An Australian academic imprisoned in Iran for two years has revealed she's dating again after being brought back to Australia in a deal brokered by Australia's top spy.
Dr Kylie-Moore Gilbert is living a quiet life in the Dandenong Ranges outside of Melbourne eight months on from arriving home - but not with her former partner who moved on while she was behind bars.
'I came out and I thought: When's the PTSD going to kick in?' Dr Moore-Gilbert told The Age this week.
The 34-year-old said she was trying to regain some sense of normality and has been spending her time writing a book about her experience in an attempt for closure.

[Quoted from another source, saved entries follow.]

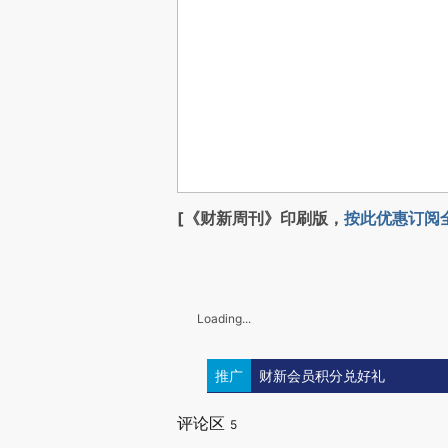
[《财新周刊》印刷版，
按此优惠订阅
Loading...
推广
财新会员积分兑好礼
评论区
5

'These things take time to settle, so actually it would be unusual if I came out of prison and started having PTSD straight away,' she added.Insurance Loans Mortgage Attorney Credit Lawyer
She also spilled the beans that she has returned to the dating scene but declined to delve into any details.
Dr Kylie Moore-Gilbert (pictured) who spent more than two year in Iranian prisons on false spying charges has revealed she is dating again after divorcing her husband
The Islamic studies scholar was freed in November 2019 in a prisoner swap deal after spending 804 days behind bars on spying charges levelled by Iran's government which she denies.
The swap deal was brokered by the former boss of Australia's spy agencies ASIS and the Office of National Intelligence, Nick Warner.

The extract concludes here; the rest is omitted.